Novel Infrared Visual Detection Method for Surface Defects of Steel Wire Rope Using Eddy Current Thermal Imaging

doi:10.3901/JME.260108

Abstract

Abstract: As essential lifting, traction, and bearing components, wire ropes(WRs) are prone to surface breakage during service, which seriously impacts the operational safety of the rope system. Given that the traditional visual detection method is susceptible to the oil on the surface of the WR, pulsed eddy current thermography is introduced. Combined with the heat conduction properties of the metal components of the WR, an infrared thermal vision-based detection method is proposed for identifying surface defects. Firstly, the mechanism of induction heating and the temperature distribution of broken wire defects are investigated through pulsed eddy current thermal imaging simulation. Secondly, the thermal vision detection system for wire rope breakage defects is constructed, and the characterization and signal processing method for wire rope breakage defects based on pulsed eddy current thermal imaging is designed. Then, the infrared thermal image dataset of surface defect of the WR is established, and the YOLOv5_WR-seg model based on the deep target detection network is designed to detect and identify the broken wire defect of the WR. Finally, the influence of oil and grease on the surface of the wire rope in service on the infrared thermal vision detection method is studied to achieve the detection of broken wire defects covered by oil and grease and overcome the visual interference of oil and grease on the detection of broken wire defects. The experimental results indicate that the proposed method can accurately detect wire rope surface breakage defects with or without oil contamination.
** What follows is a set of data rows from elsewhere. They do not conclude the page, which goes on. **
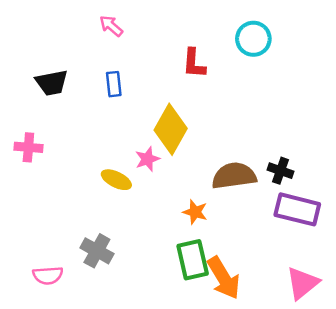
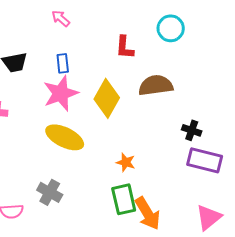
pink star: (147, 159) -> (61, 93), moved, size x1.8
brown semicircle: (234, 176) -> (156, 85), moved
yellow ellipse: (116, 180) -> (65, 137), size x1.6

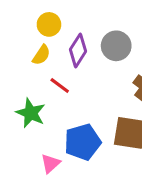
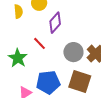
gray circle: (116, 46) -> (73, 52), moved
yellow semicircle: (41, 55) -> (18, 12), moved, turned -48

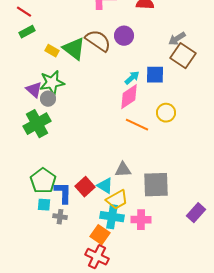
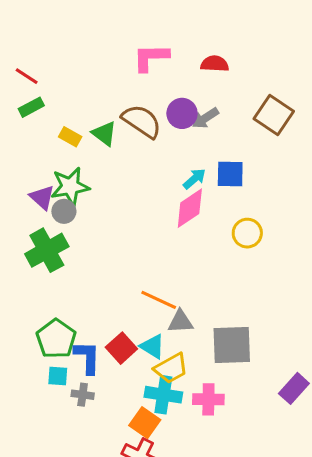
gray arrow: (177, 39) -> (205, 118), moved
green triangle: (74, 49) -> (104, 134), size x0.7
brown square: (183, 56) -> (274, 115), moved
orange line: (137, 125) -> (159, 300), moved

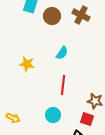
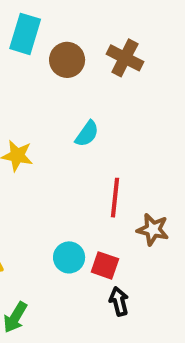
red line: (63, 85) -> (115, 198), moved
red square: (87, 119) -> (105, 265), moved

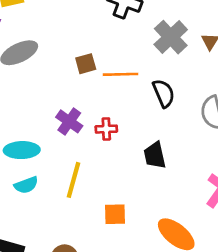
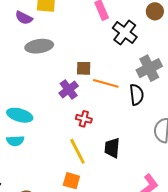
black semicircle: (164, 93) -> (137, 95), moved
purple cross: (69, 121) -> (69, 89), moved
yellow line: (74, 180) -> (77, 151), moved, turned -60

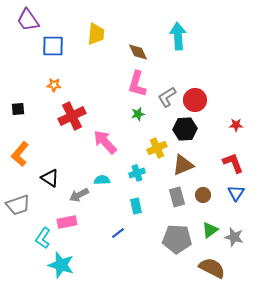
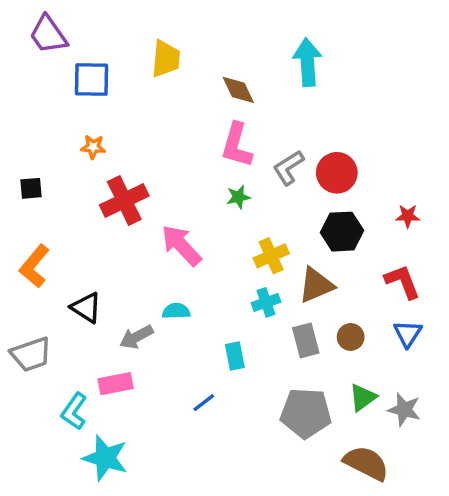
black hexagon: (185, 129) -> (342, 232), moved
cyan cross: (137, 173) -> (266, 302), moved

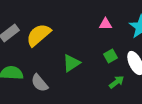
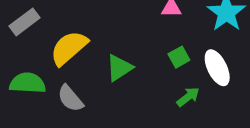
yellow semicircle: (38, 35) -> (69, 48), moved

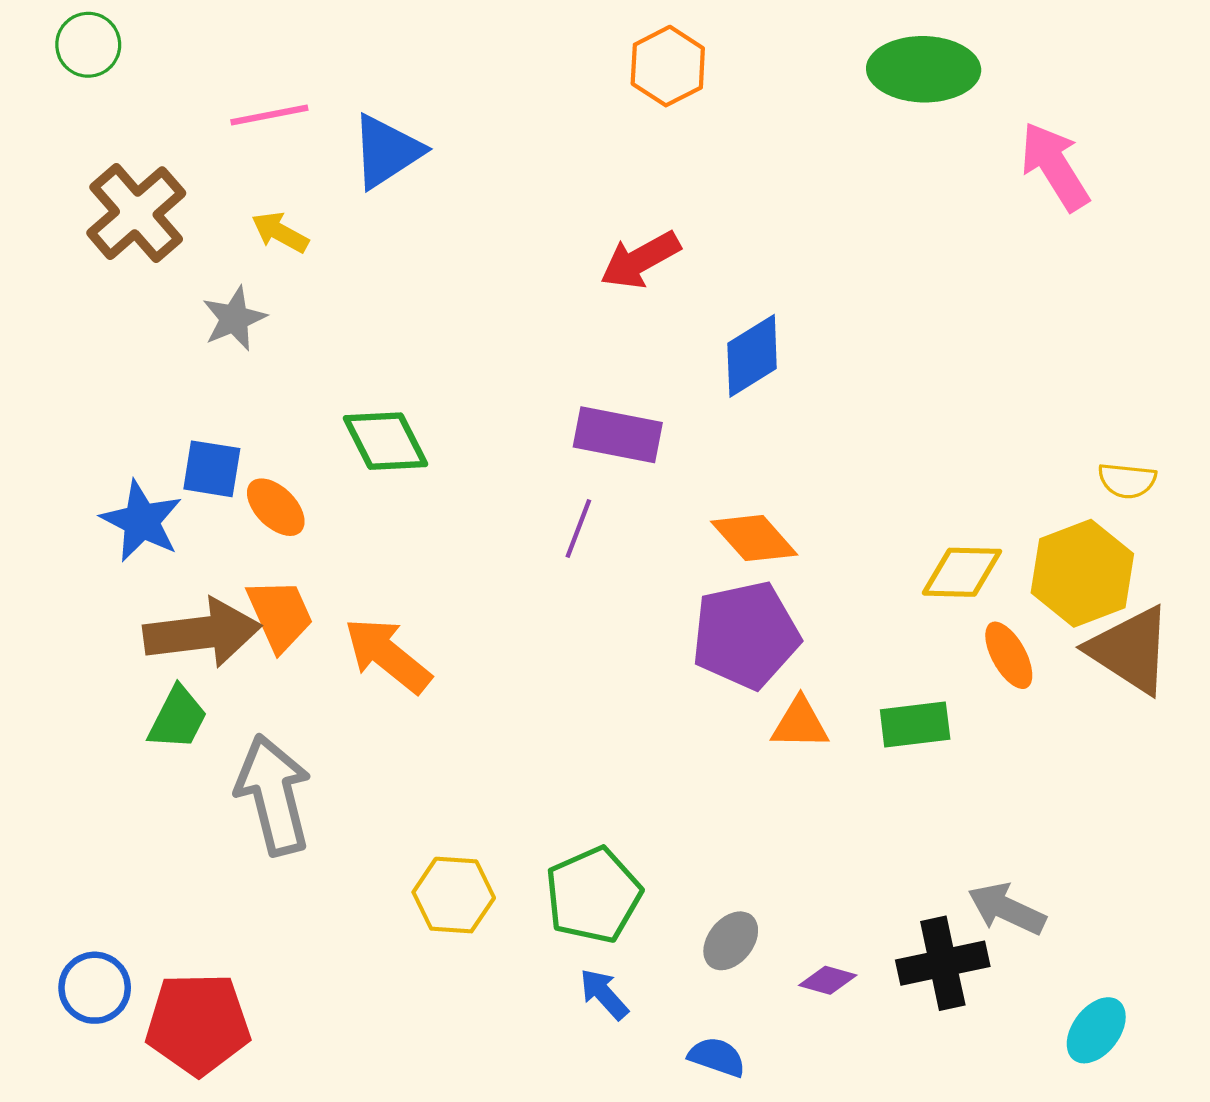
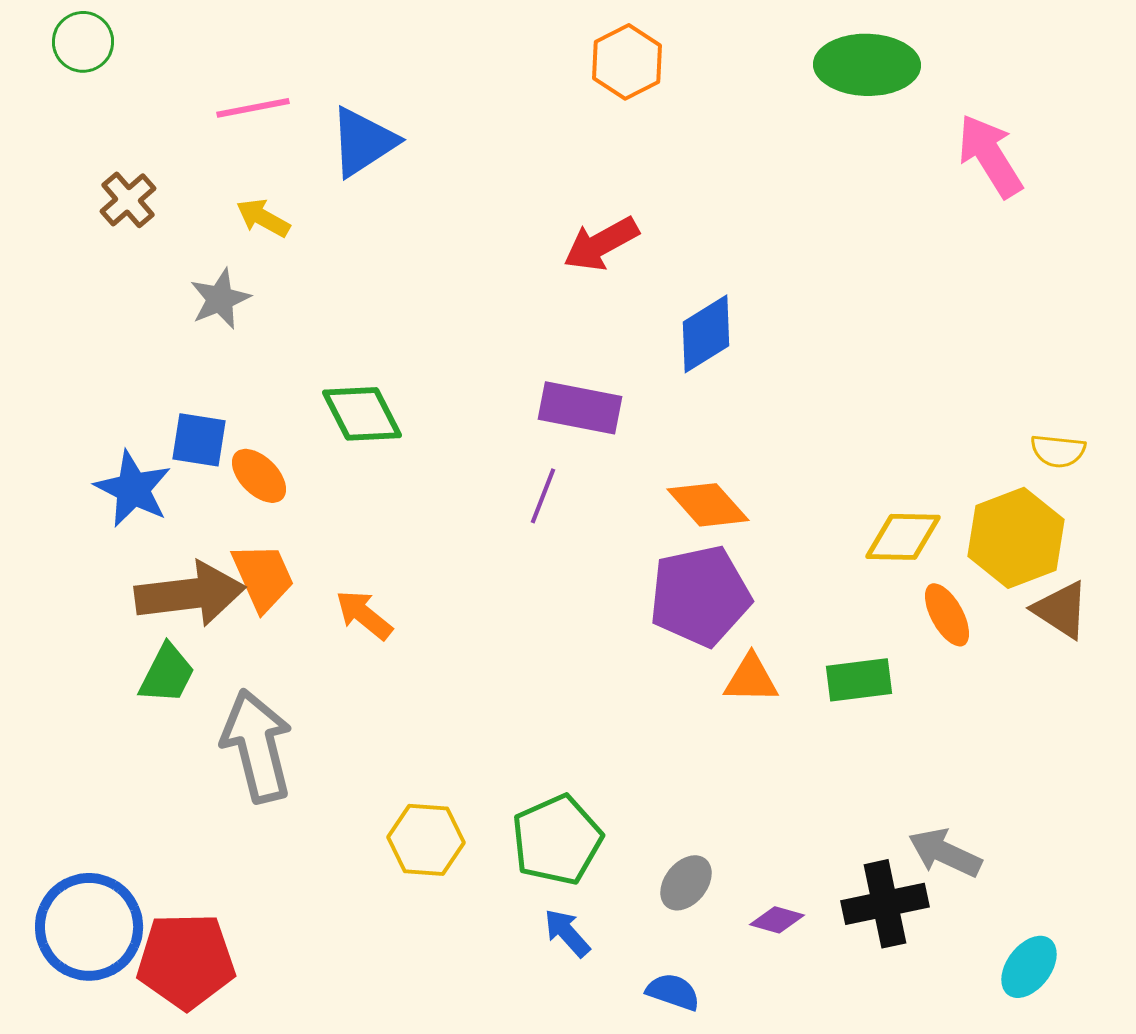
brown cross: (136, 213) -> (128, 200), size x0.6
brown triangle: (1130, 650) -> (1061, 610), size x0.7
orange arrow: (388, 655) -> (364, 615), size x0.7
blue circle: (95, 988) -> (89, 927), size x1.6

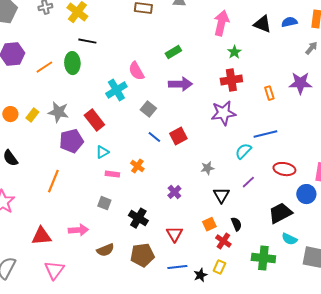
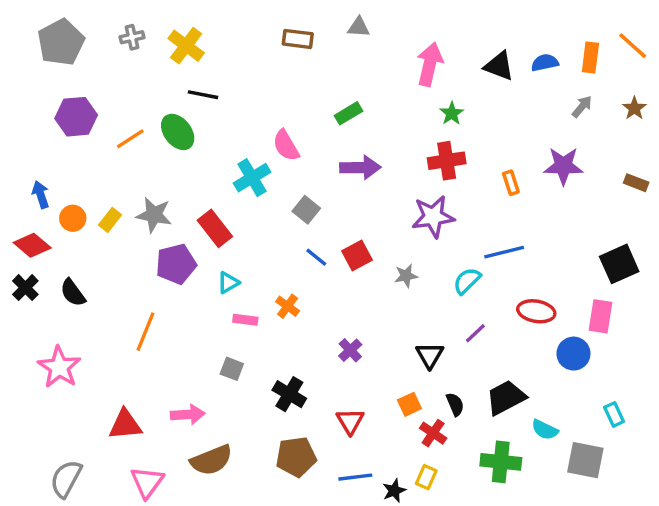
green ellipse: (72, 63) -> (178, 132), turned -35
gray star: (207, 168) -> (406, 276), moved
black trapezoid: (280, 213) -> (506, 398), moved
brown semicircle: (105, 250) -> (211, 460), moved, size x1.4

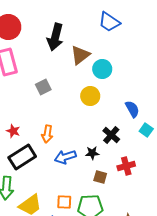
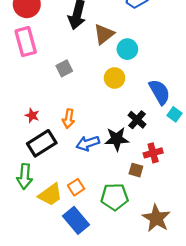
blue semicircle: (132, 109) -> (159, 92), size x1.4
black star: (92, 153) -> (117, 139), size x1.6
brown square: (100, 177) -> (136, 170), moved
orange square: (64, 202) -> (76, 187), moved, turned -35

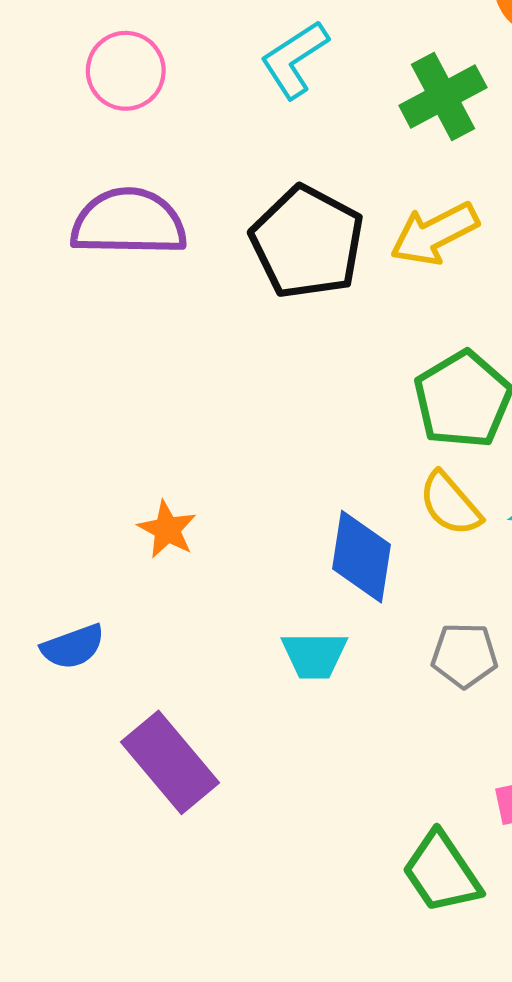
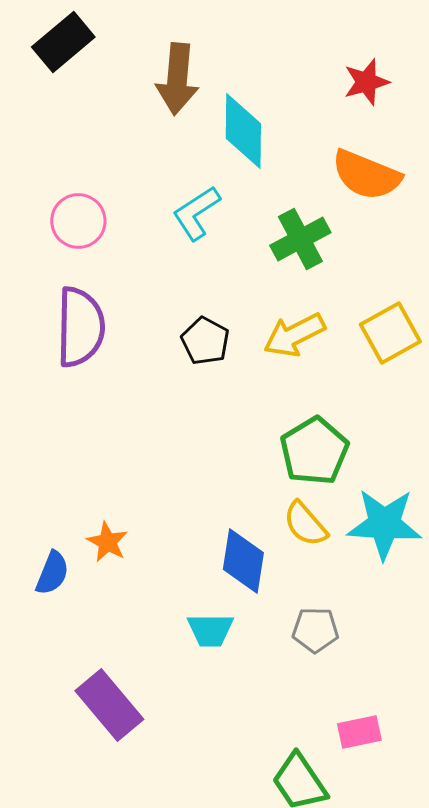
purple semicircle: (129, 222) -> (80, 327), turned 90
black pentagon: (307, 242) -> (205, 341), size x0.6
blue semicircle: (73, 647) -> (52, 573), moved, turned -48

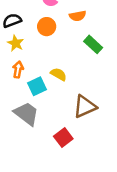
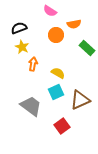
orange circle: (47, 27) -> (56, 35), moved
orange arrow: (18, 70) -> (33, 64), moved
cyan square: (37, 86) -> (56, 92), moved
Key words: pulse eddy current thermal imaging, infrared visual, wire ropes, broken wire defect, object detection network

CLC Number:

TH17

ZHOU Ping, ZHOU Gongbo, WANG Hanyu, WANG Pan, YAN Xiaodong, LI Yuanbo. Novel Infrared Visual Detection Method for Surface Defects of Steel Wire Rope Using Eddy Current Thermal Imaging[J]. Journal of Mechanical Engineering, 2026, 62(4): 86-97.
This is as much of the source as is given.